According to a new report from University of Illinois at Chicago researchers, health care providers may experience financial loss and information losses during the upcoming required conversion from the current International Classification of Diseases (ICD) to its new version. The study, which appeared in the Journal of Oncology Practice, examined coding ambiguity for hematology-oncology diagnoses to anticipate challenges that all providers may face with the transition to ICD-10, scheduled to be implemented October 1.
The research team used 2010 Illinois Medicaid data to identify ICD-9-CM outpatient codes and the associated reimbursements used by hematology-oncology physicians. The researchers identified 120 codes with the highest reimbursement for analysis. Also, the researchers looked at ICD-9-CM outpatient diagnosis codes and associated billing charges utilized by the University of Illinois Cancer Center physicians from 2010 to 2012 and selected the 100 most-used codes.

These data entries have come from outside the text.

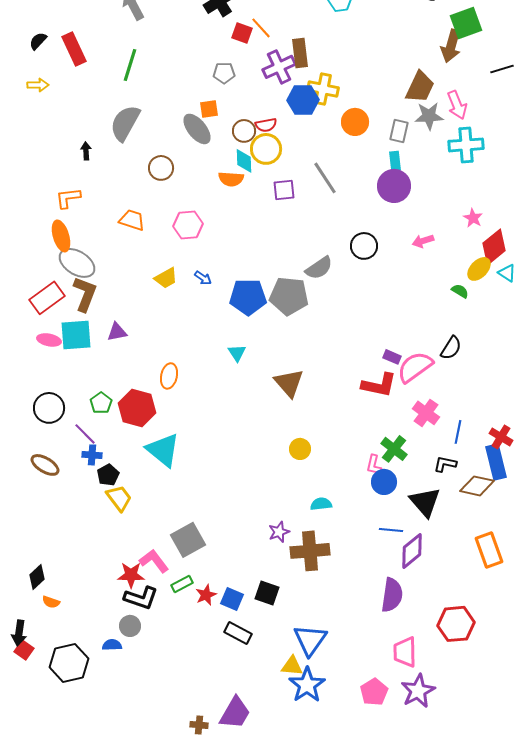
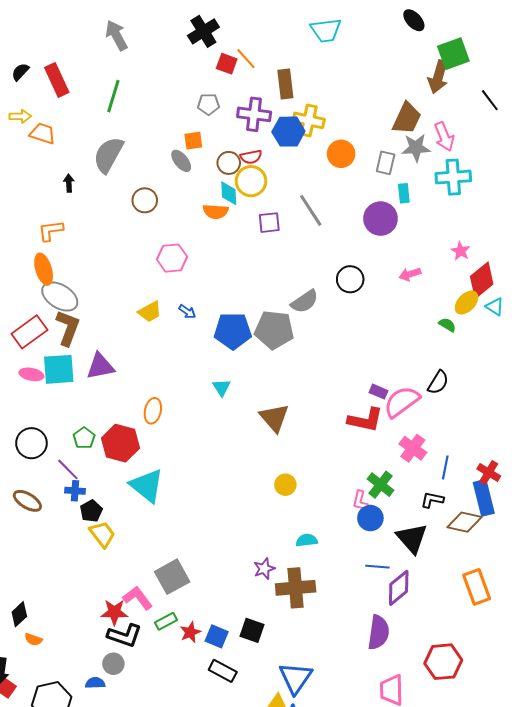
purple cross: (279, 67) -> (254, 114), moved, turned 32
black line: (502, 69) -> (490, 100), turned 70
gray ellipse: (197, 129) -> (181, 161), size x0.7
cyan rectangle: (395, 161) -> (404, 193), moved
orange trapezoid: (132, 220) -> (43, 134), moved
purple triangle: (117, 332) -> (100, 366), size x1.4

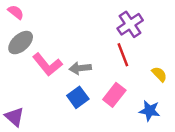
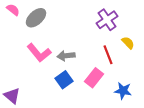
gray ellipse: (21, 43) -> (36, 18), moved
red line: (123, 55) -> (108, 55), moved
yellow semicircle: (159, 74) -> (128, 43), moved

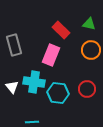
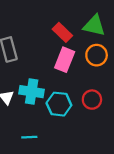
green triangle: (89, 24) -> (94, 26), size x1.5
pink rectangle: (51, 55) -> (65, 60), moved

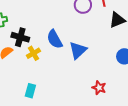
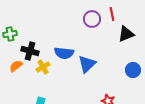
blue semicircle: (55, 39) -> (64, 53), turned -54

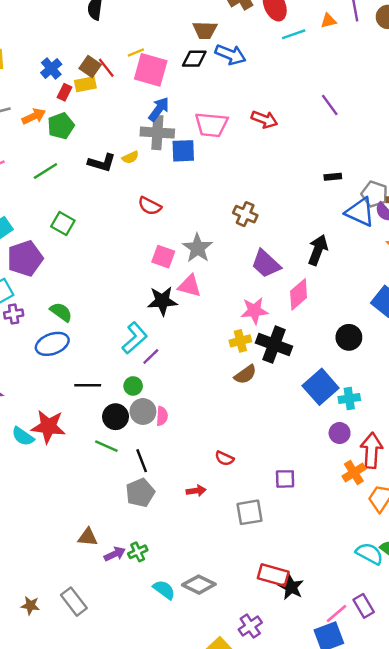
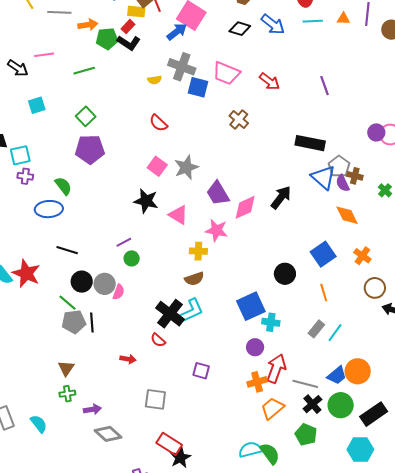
blue arrow: (230, 55) -> (273, 24), moved
black diamond: (194, 59) -> (240, 29), moved
red rectangle: (65, 92) -> (128, 27), moved
blue arrow: (159, 109) -> (177, 32), moved
black L-shape: (102, 163) -> (129, 43), moved
black rectangle: (333, 177) -> (310, 143), size x2.0
brown cross: (245, 214) -> (239, 119), moved
purple pentagon: (25, 258) -> (90, 149), moved
purple trapezoid: (266, 264) -> (218, 193), moved
pink triangle: (190, 286) -> (178, 215), moved
pink diamond: (299, 294) -> (245, 207), moved
cyan L-shape: (135, 338) -> (192, 311), moved
black cross: (274, 345) -> (170, 314), moved
green circle: (133, 386) -> (132, 258), moved
gray pentagon: (140, 493) -> (74, 322), moved
gray square: (250, 512) -> (155, 399), moved
brown triangle: (88, 537) -> (66, 368), moved, turned 42
purple arrow: (115, 554) -> (92, 409), moved
cyan semicircle: (369, 554) -> (250, 450), turned -60
cyan semicircle: (164, 590) -> (39, 424), moved

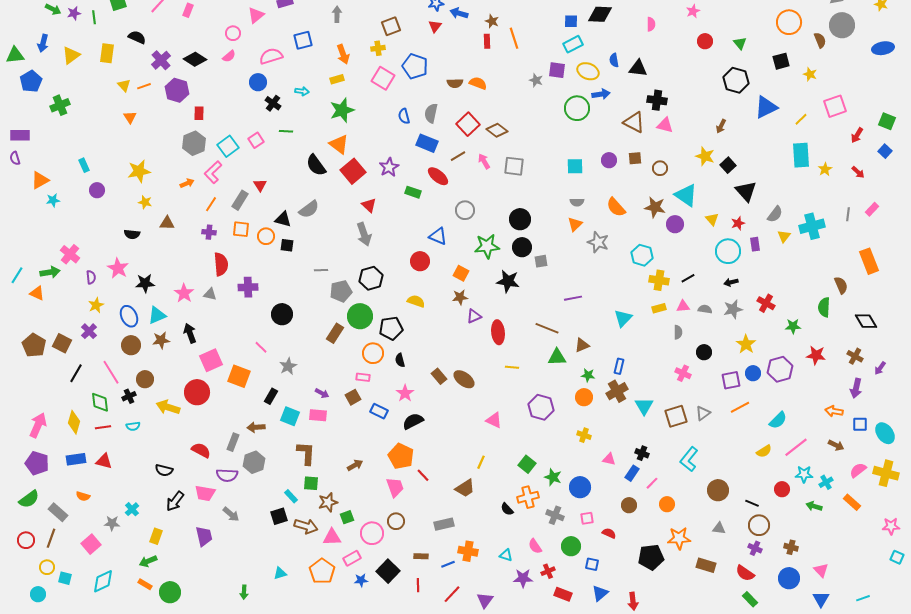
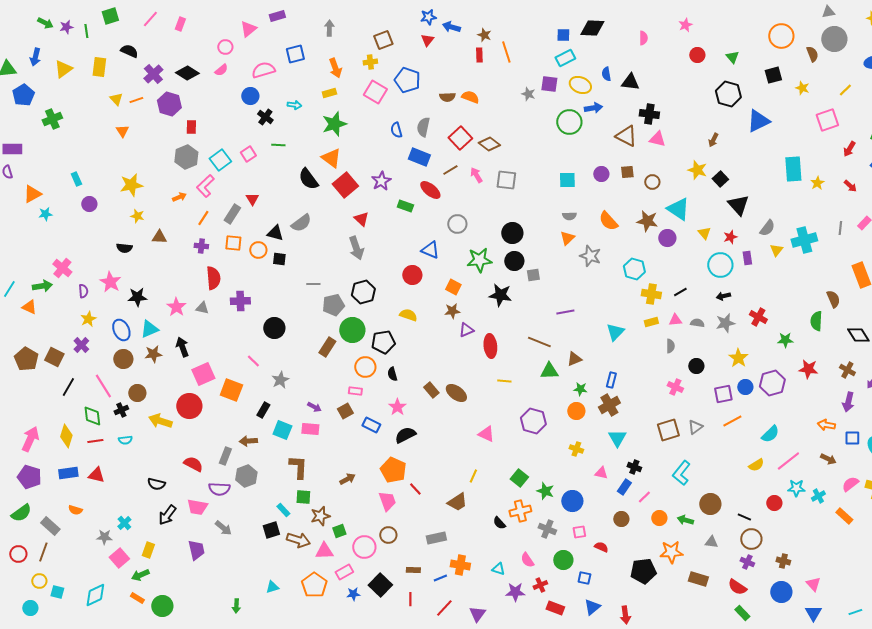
yellow line: (801, 119) -> (845, 90), moved
cyan triangle: (644, 406) -> (617, 438), moved
green arrow: (814, 506) -> (685, 520), moved
pink square: (91, 544) -> (119, 558), moved

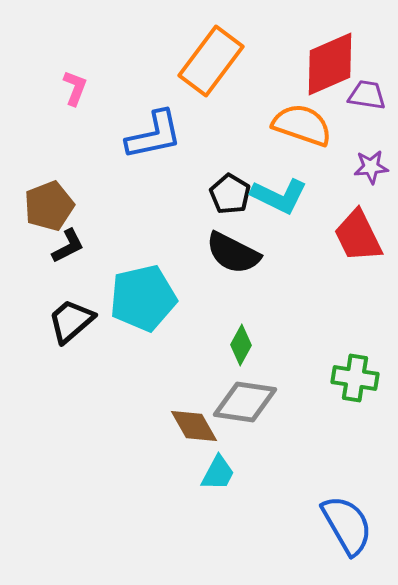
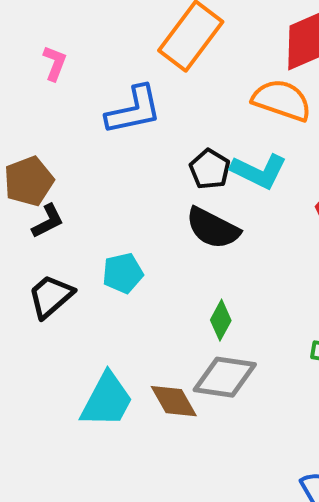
cyan pentagon: (143, 298) -> (123, 273), size x0.6
cyan trapezoid: (218, 473) -> (107, 400), moved, size x1.6

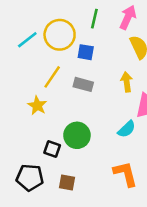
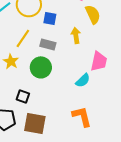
yellow arrow: (127, 82) -> (76, 35), moved
green circle: (77, 135) -> (41, 67), moved
brown square: (67, 182) -> (35, 123), size x1.6

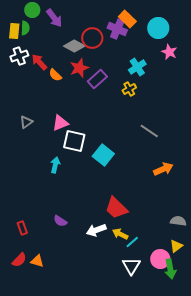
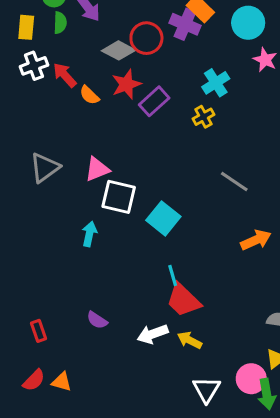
green semicircle: (25, 28) -> (60, 23), moved
gray triangle: (26, 122) -> (45, 168), size x1.5
cyan line: (132, 242) -> (173, 275), moved, turned -64

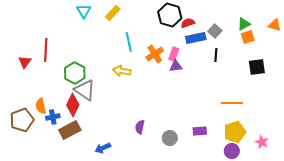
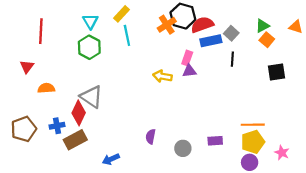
cyan triangle: (84, 11) -> (90, 21), moved
red semicircle: (188, 23) -> (202, 25), size x1.5
orange square: (248, 37) -> (267, 40), turned -32
cyan line: (129, 42) -> (127, 35), moved
red line: (46, 50) -> (41, 31), moved
orange cross: (155, 54) -> (167, 25), moved
yellow arrow: (122, 71) -> (162, 76), moved
green hexagon: (75, 73) -> (89, 47), moved
orange line: (232, 103) -> (253, 125), moved
orange semicircle: (41, 106) -> (46, 88), moved, turned 98

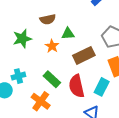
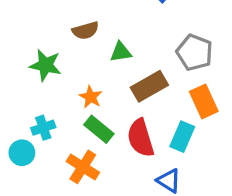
green star: (22, 39) -> (45, 65), turned 30
orange star: (52, 46) -> (91, 97), moved

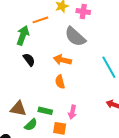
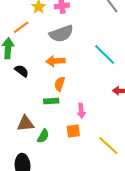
gray semicircle: (75, 37) -> (61, 34), turned -45
orange semicircle: (60, 82) -> (60, 84), turned 48
green rectangle: (45, 111) -> (51, 101), moved

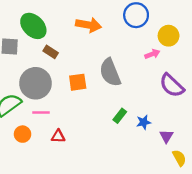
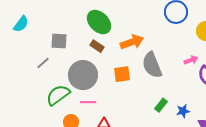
orange arrow: (88, 25) -> (132, 42), moved, turned -30
green ellipse: (33, 26) -> (99, 22), moved
pink arrow: (152, 54) -> (191, 60), moved

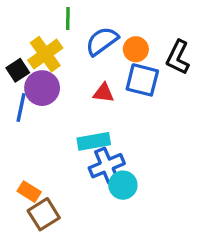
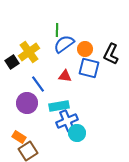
green line: (68, 18) -> (57, 30), moved
purple circle: (42, 88) -> (27, 103), moved
blue line: (21, 107) -> (38, 84), moved, turned -48

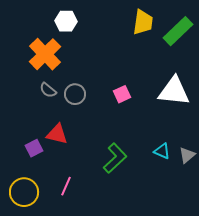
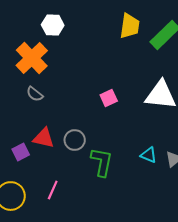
gray circle: (75, 94) -> (75, 140), moved
green L-shape: (115, 158) -> (102, 162), turned -36

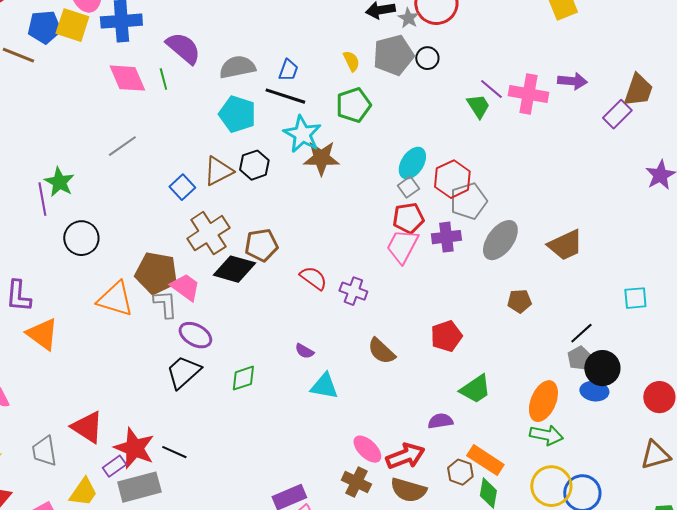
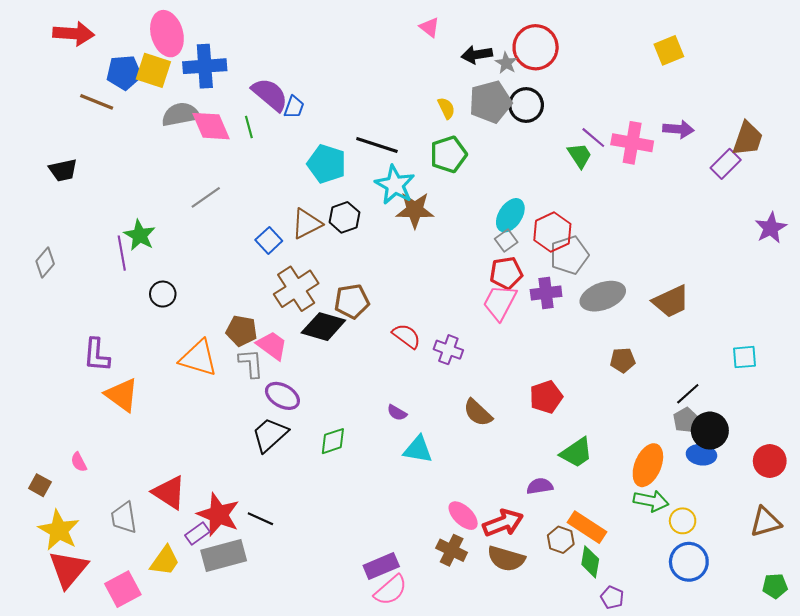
black circle: (427, 58) -> (526, 105), size x1.4
gray semicircle: (237, 67) -> (181, 114), moved
blue trapezoid: (288, 70) -> (294, 107), moved
black circle: (81, 238) -> (163, 294), size x0.7
gray ellipse: (500, 240) -> (603, 296), turned 33
brown pentagon: (156, 273) -> (242, 331), size x0.7
yellow circle: (551, 486) -> (683, 521), moved, size x0.6

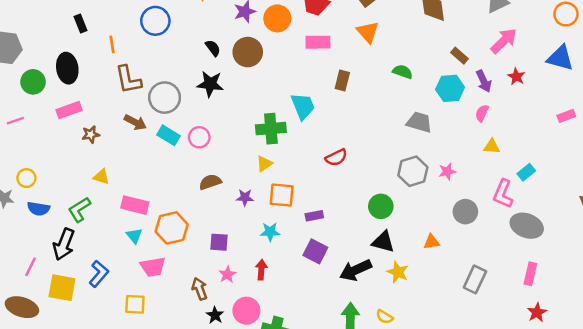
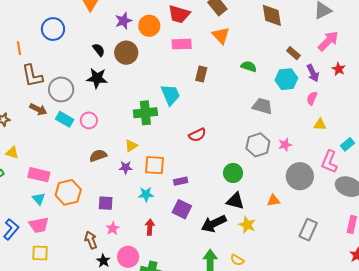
yellow triangle: (264, 164) -> (131, 146), moved
gray circle: (465, 212) -> (300, 176), size x1.4
pink trapezoid: (153, 267) -> (39, 225), moved
red arrow: (261, 270) -> (150, 227), moved

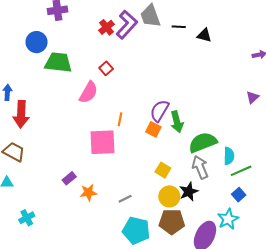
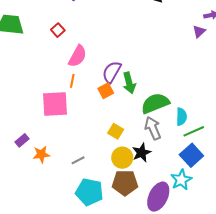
pink semicircle: (89, 92) -> (77, 56), moved
purple triangle: (253, 97) -> (199, 31), moved
orange square: (153, 129) -> (106, 91), turned 35
blue square: (239, 195) -> (191, 155), size x1.6

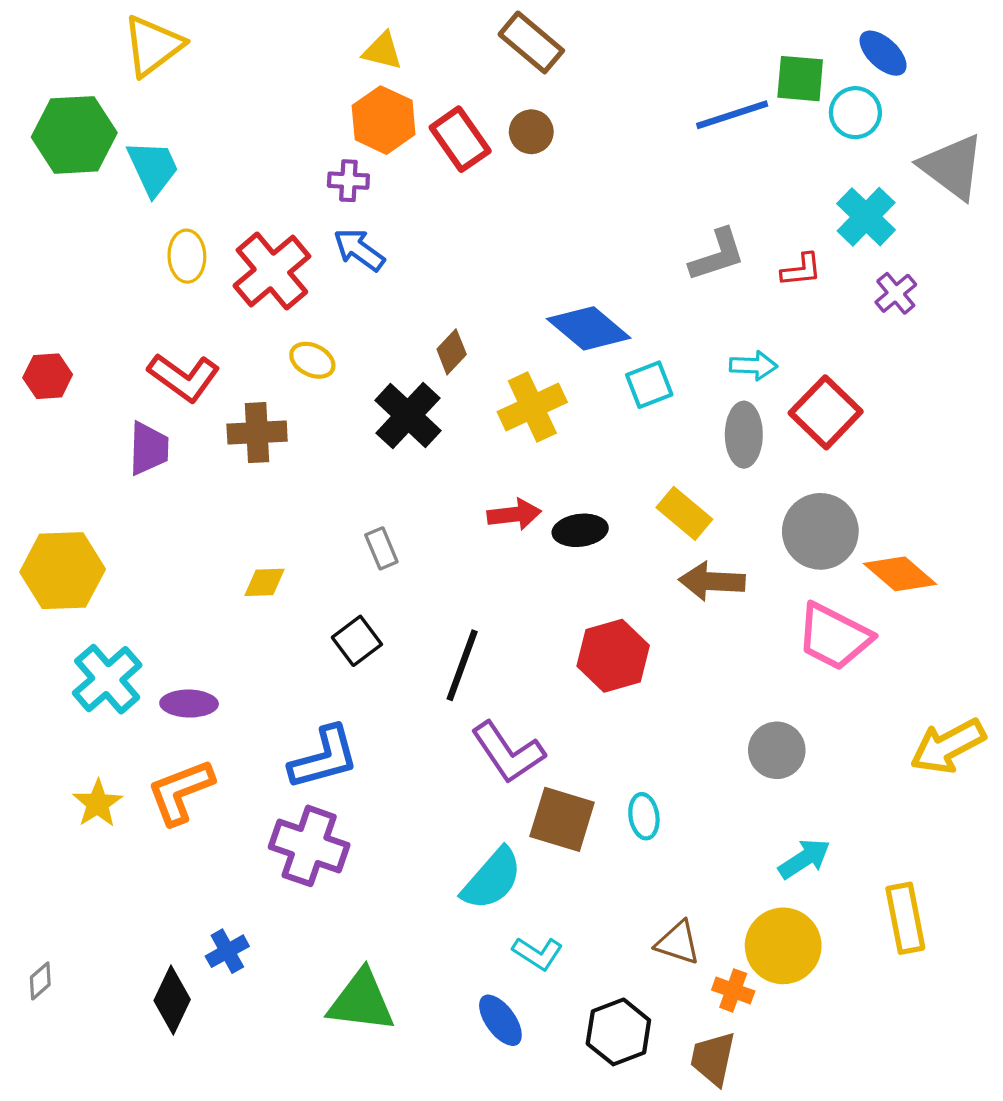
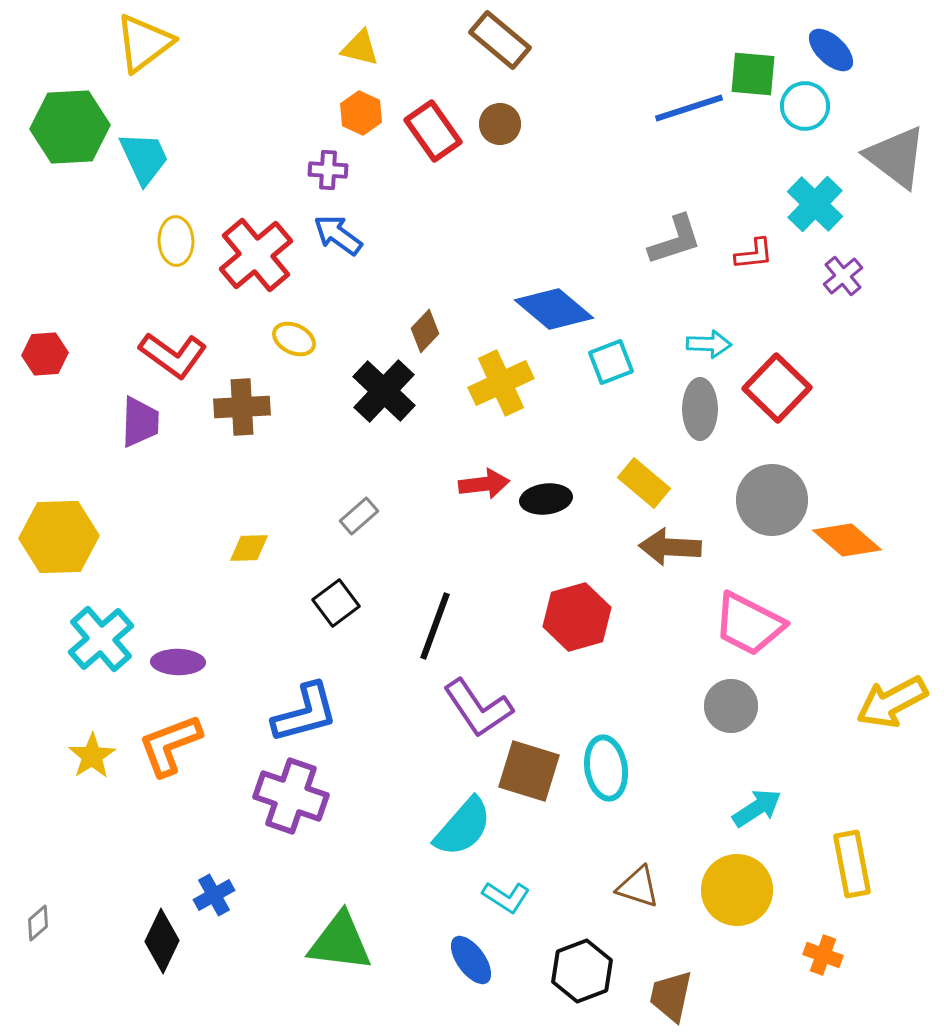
orange hexagon: (384, 120) -> (361, 113), size x0.7
gray rectangle: (381, 548) -> (359, 516), turned 72
pink trapezoid: (834, 637) -> (749, 624), moved
cyan ellipse: (644, 816) -> (606, 768), size x1.5
orange cross: (733, 990) -> (823, 955), moved

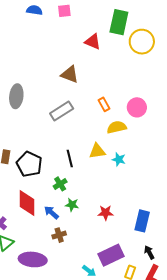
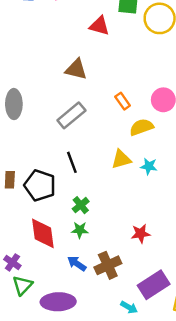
black line: (70, 159) -> (72, 162), moved
green star: (72, 205) -> (80, 230), moved
blue arrow: (51, 213) -> (77, 263), moved
brown cross: (59, 235) -> (108, 265), moved, size x1.5

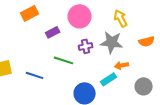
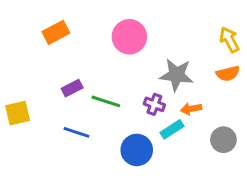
yellow arrow: (121, 18) -> (229, 40), moved
purple rectangle: (53, 32) -> (72, 88), moved
purple cross: (86, 46) -> (154, 104), moved, turned 32
blue line: (35, 75) -> (76, 132), moved

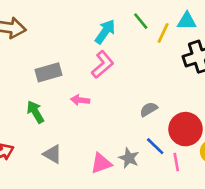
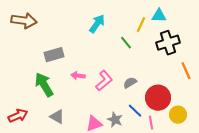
green line: (141, 21) -> (126, 43), moved
pink L-shape: (103, 65) -> (104, 81), moved
green arrow: (35, 112) -> (44, 85), size x1.4

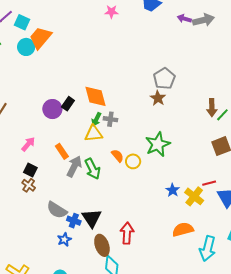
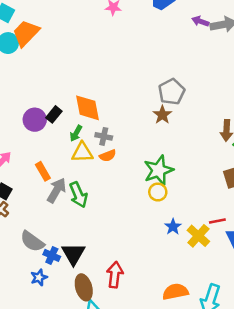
green arrow: (96, 119) -> (76, 133), moved
orange semicircle: (118, 156) -> (108, 156), moved, turned 104
yellow circle: (133, 161) -> (158, 192), moved
orange semicircle: (183, 230) -> (175, 292), moved

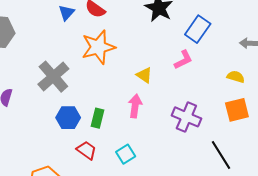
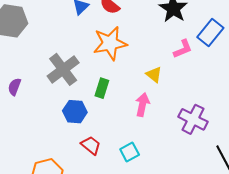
pink L-shape: (183, 60) -> (183, 49), moved
green rectangle: (98, 118) -> (102, 88), moved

According to a University of Illinois at Chicago news release, the research team used a web-based tool to input the ICD-9 codes and translated them into ICD-10 codes. The team looked at the following: whether the translation made sense; whether a loss of clinical information occurred; and whether a loss of information had financial implications.
Neeta Venepalli, MD, the first author of the study, “What we found was the transition from ICD-9 to ICD-10 led to significant information loss, affecting about 8 percent of the Medicaid codes and 1 percent of the codes in our cancer clinic.” In addition, looking at the financial implications, the researchers found that 39 ICD-9-CM codes with information loss accounted for 2.9% of total Medicaid reimbursements and 5.3% of University of Illinois Cancer Center billing charges.
Andrew Boyd, MD, co-author of the study, states the report also highlights the 39 codes “to help identify that there might be trouble with reimbursement for these codes.”